Nanocapsules and Dendrimers - Properties and Future Applications

Topics Covered

What Are Nanocapsules?

The Use Of Man-Made Liposomes

The Properties Of Polymeric Nanocapsules

The Future Benefits Of Nanocapsules In Drugs

Further Applications Of Nanocapsules

What Is A Dendrimer?

Dendrimer As A Biologically Active Carrier

What Are Nanocapsules?

A nanocapsule is any nanoparticle that consists of a shell and a space, in which desired substances may be placed. Technologies for microencapsulating materials have been around for several years, primarily for applications involving minimisation of hygroscopy and chemical interactions, elimination of oxidation, and controlled release of nutraceuticals.

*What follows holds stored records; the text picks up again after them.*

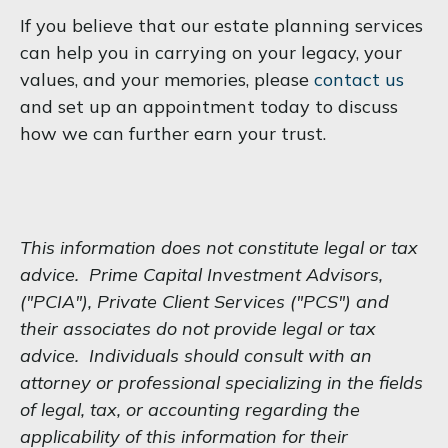
If you believe that our estate planning services
can help you in carrying on your legacy, your
values, and your memories, please
contact us
and set up an appointment today to discuss
how we can further earn your trust.
This information does not constitute legal or tax
advice. Prime Capital Investment Advisors,
("PCIA"), Private Client Services ("PCS") and
their associates do not provide legal or tax
advice. Individuals should consult with an
attorney or professional specializing in the fields
of legal, tax, or accounting regarding the
applicability of this information for their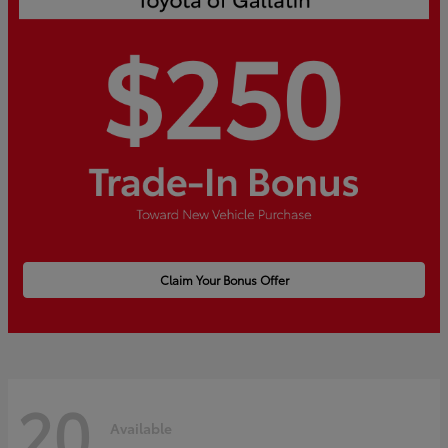
Claim Your Bonus Offer
20
Available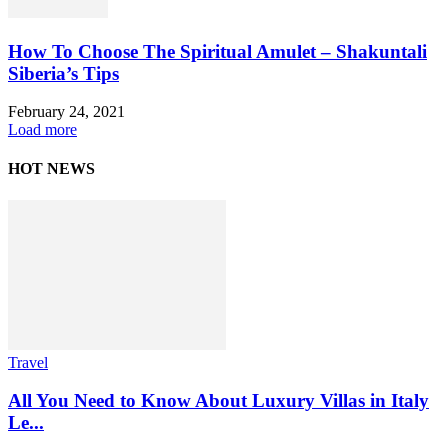
How To Choose The Spiritual Amulet – Shakuntali
Siberia’s Tips
February 24, 2021
Load more
HOT NEWS
Travel
All You Need to Know About Luxury Villas in Italy
Le...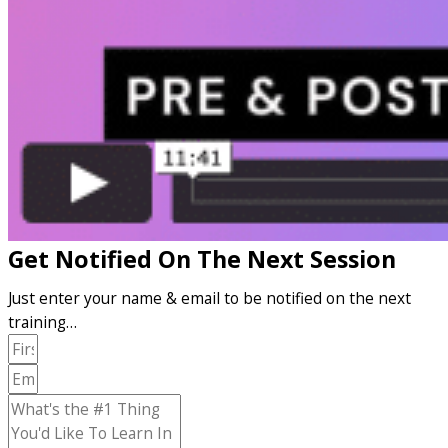
Get Notified On The Next Session
Just enter your name & email to be notified on the next
training…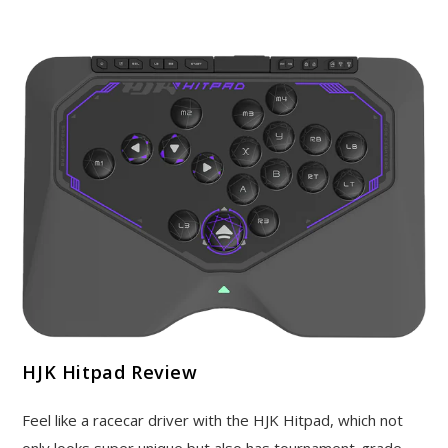
HJK Hitpad Review
Feel like a racecar driver with the HJK Hitpad, which not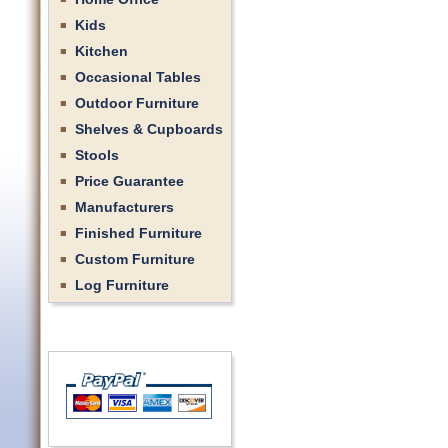
Kids
Kitchen
Occasional Tables
Outdoor Furniture
Shelves & Cupboards
Stools
Price Guarantee
Manufacturers
Finished Furniture
Custom Furniture
Log Furniture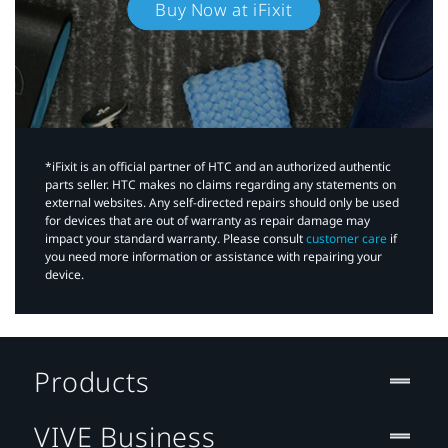
Buy Now at iFixit
*iFixit is an official partner of HTC and an authorized authentic
parts seller. HTC makes no claims regarding any statements on
external websites. Any self-directed repairs should only be used
for devices that are out of warranty as repair damage may
impact your standard warranty. Please consult
customer care
if
you need more information or assistance with repairing your
device.
Products
VIVE Business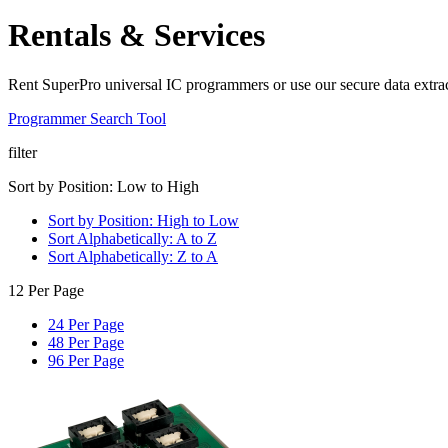
Rentals & Services
Rent SuperPro universal IC programmers or use our secure data extrac
Programmer Search Tool
filter
Sort by Position: Low to High
Sort by Position: High to Low
Sort Alphabetically: A to Z
Sort Alphabetically: Z to A
12 Per Page
24 Per Page
48 Per Page
96 Per Page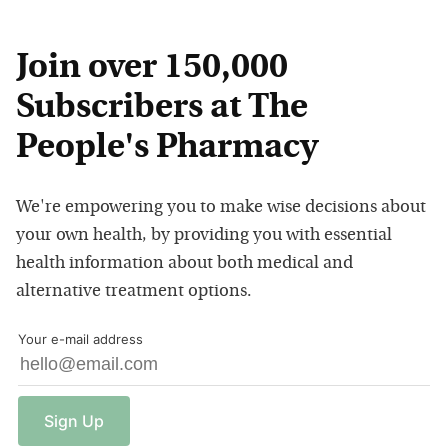
Join over 150,000
Subscribers at The
People's Pharmacy
We're empowering you to make wise decisions about
your own health, by providing you with essential
health information about both medical and
alternative treatment options.
Your e-mail address
Sign
Up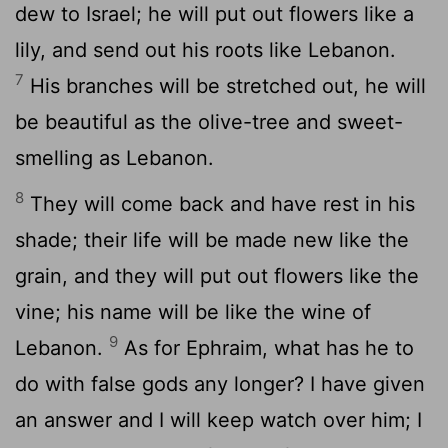
dew to Israel; he will put out flowers like a
lily, and send out his roots like Lebanon.
7
His branches will be stretched out, he will
be beautiful as the olive-tree and sweet-
smelling as Lebanon.
8
They will come back and have rest in his
shade; their life will be made new like the
grain, and they will put out flowers like the
vine; his name will be like the wine of
9
Lebanon.
As for Ephraim, what has he to
do with false gods any longer? I have given
an answer and I will keep watch over him; I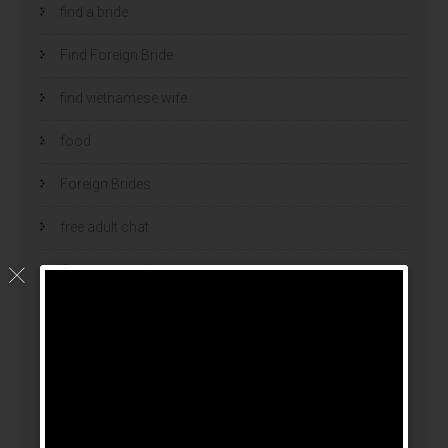
find a bride
Find Foreign Bride
find vietnamese wife
food
Foreign Brides
free adult chat
Geen categorie
home
hook up sites
hookup dating
hookup sites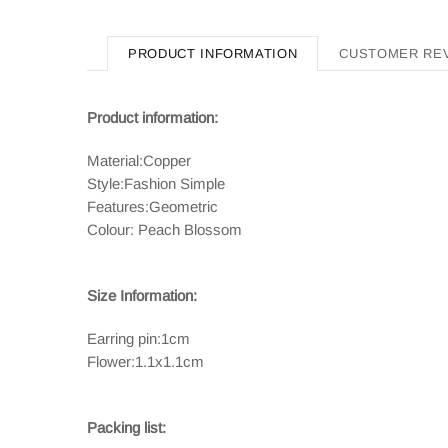
PRODUCT INFORMATION
CUSTOMER RE
Product information:
Material:Copper
Style:Fashion Simple
Features:Geometric
Colour: Peach Blossom
Size Information:
Earring pin:1cm
Flower:1.1x1.1cm
Packing list: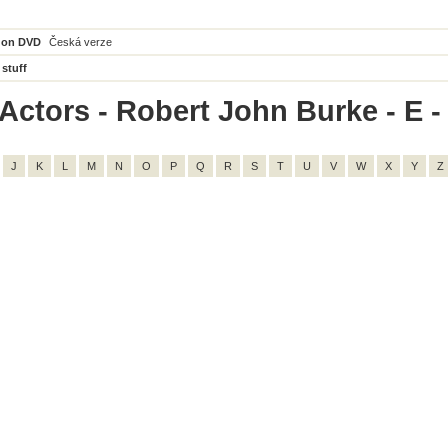
 on DVD
Česká verze
 stuff
Actors - Robert John Burke - E - 
J
K
L
M
N
O
P
Q
R
S
T
U
V
W
X
Y
Z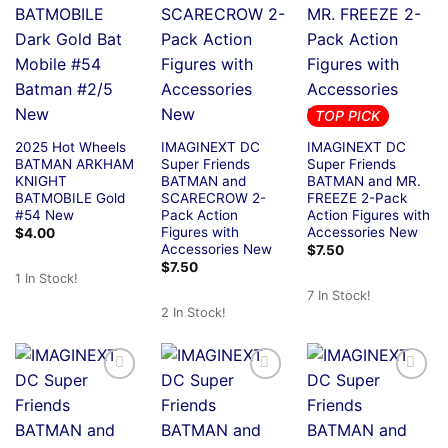
TOP PICK
2025 Hot Wheels
IMAGINEXT DC
IMAGINEXT DC
BATMAN ARKHAM
Super Friends
Super Friends
KNIGHT
BATMAN and
BATMAN and MR.
BATMOBILE Gold
SCARECROW 2-
FREEZE 2-Pack
#54 New
Pack Action
Action Figures with
Figures with
Accessories New
$
4.00
Accessories New
$
7.50
$
7.50
1 In Stock!
7 In Stock!
2 In Stock!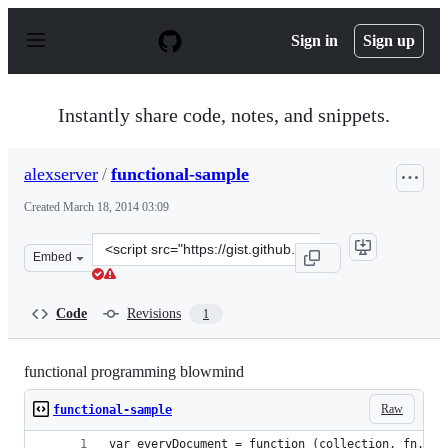
S
k
Sign in
Sign up
i
p
t
o
Instantly share code, notes, and snippets.
c
o
n
alexserver
/
functional-sample
t
e
Created
March 18, 2014 03:09
n
t
Clone
Embed
this
repository
at
Code
Revisions
1
&lt;script
src=&quot;https://gist.github.com/alexserver/9612853.js&
functional programming blowmind
Raw
functional-sample
var everyDocument = function (collection, fn, a,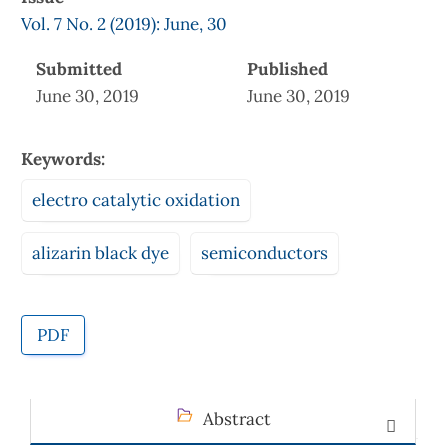
Vol. 7 No. 2 (2019): June, 30
Submitted
Published
June 30, 2019
June 30, 2019
Keywords:
electro catalytic oxidation
alizarin black dye
semiconductors
PDF
Abstract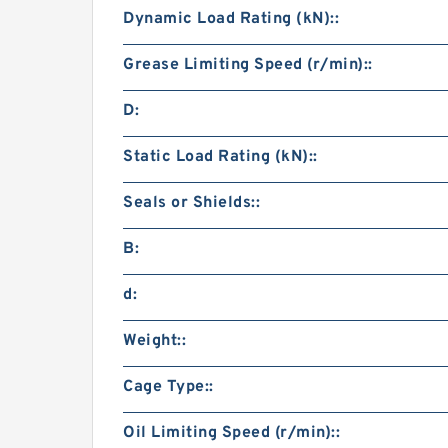
Dynamic Load Rating (kN)::
Grease Limiting Speed (r/min)::
D:
Static Load Rating (kN)::
Seals or Shields::
B:
d:
Weight::
Cage Type::
Oil Limiting Speed (r/min)::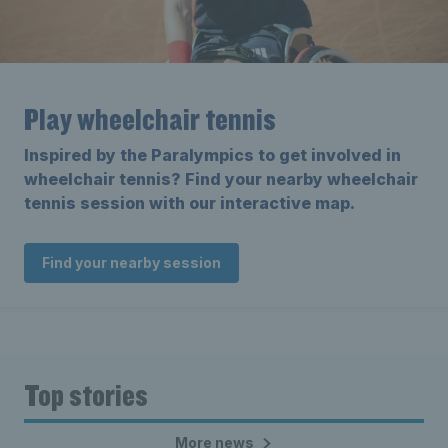
Play wheelchair tennis
Inspired by the Paralympics to get involved in
wheelchair tennis? Find your nearby wheelchair
tennis session with our interactive map.
Find your nearby session
Top stories
More news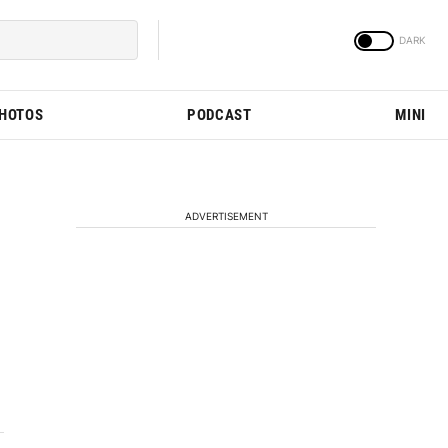
PHOTOS
PODCAST
MINI
ADVERTISEMENT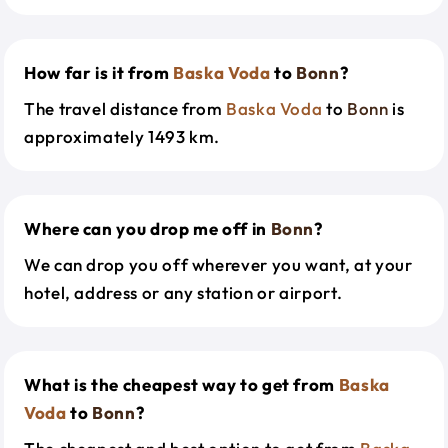
How far is it from
Baska Voda
to
Bonn
?
The travel distance from
Baska Voda
to
Bonn
is
approximately 1493 km.
Where can you drop me off in
Bonn
?
We can drop you off wherever you want, at your
hotel, address or any station or airport.
What is the cheapest way to get from
Baska
Voda
to
Bonn
?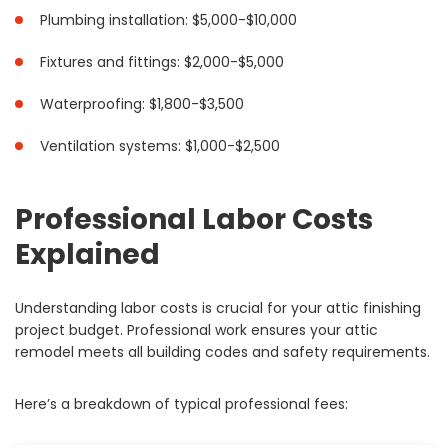
Plumbing installation: $5,000-$10,000
Fixtures and fittings: $2,000-$5,000
Waterproofing: $1,800-$3,500
Ventilation systems: $1,000-$2,500
Professional Labor Costs
Explained
Understanding labor costs is crucial for your attic finishing
project budget. Professional work ensures your attic
remodel meets all building codes and safety requirements.
Here’s a breakdown of typical professional fees: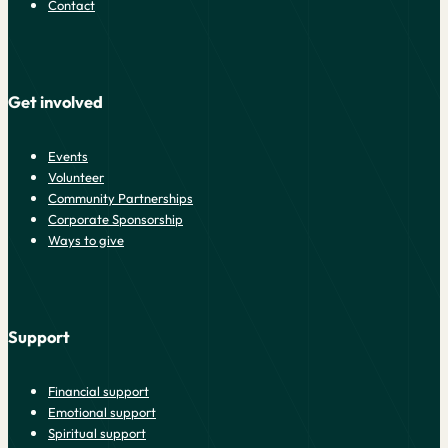
Contact
Get involved
Events
Volunteer
Community Partnerships
Corporate Sponsorship
Ways to give
Support
Financial support
Emotional support
Spiritual support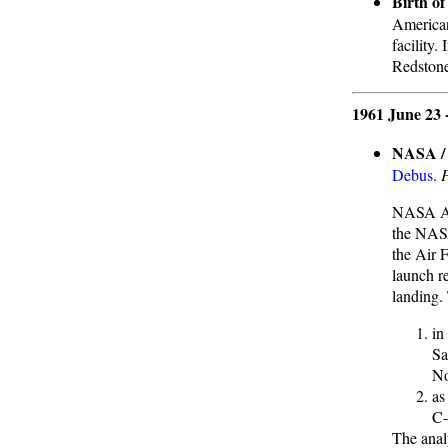
Birth o
American
facility.
Redstone,
1961 June 23 
NASA / 
Debus
.
NASA Ass
the NASA
the Air F
launch r
landing.
in
Sa
No
as
C-
The anal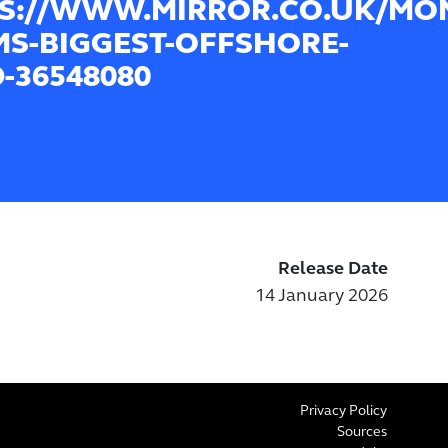
S://WWW.MIRROR.CO.UK/MO
MS-BIGGEST-OFFSHORE-
-36548080
Release Date
14 January 2026
Privacy Policy
Sources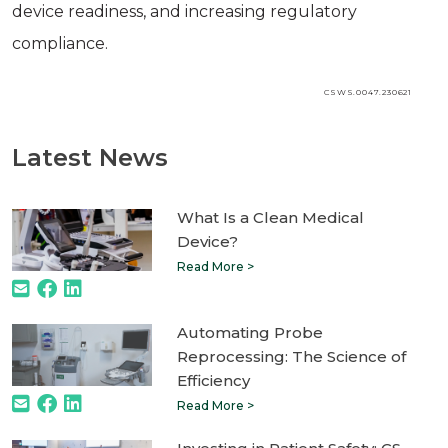
device readiness, and increasing regulatory
compliance.
CSWS.0047.230621
Latest News
What Is a Clean Medical
Device?
Read More >
Automating Probe
Reprocessing: The Science of
Efficiency
Read More >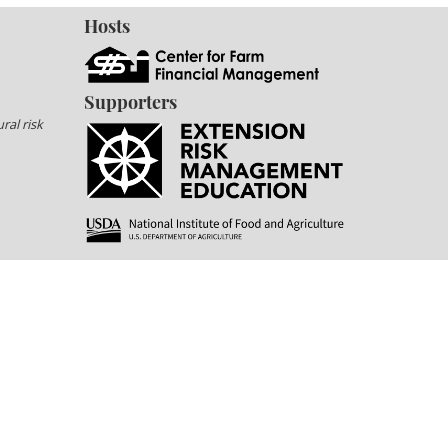
Hosts
Supporters
ral risk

The Use Of Man-Made Liposomes

Man-made liposome’s have been used in cosmetics for some years to control the release of substances or protect them from the environment. Recently many other materials, such as polymers, have been used to make nanocapsules.

The Properties Of Polymeric Nanocapsules

Polymeric nanocapsules can be made in specific sizes, shapes, and in reasonable quantities. Nanocapsules can be made to function in various ways. They can be produced as monodisperse particles with exactly defined biochemical, electrical, optical, and magnetic properties. They can be tailored to suit the complexity of whatever application they are intended for, such causing the release of the contents in response to a particular bimolecular triggering mechanism in targeted drug-delivery systems.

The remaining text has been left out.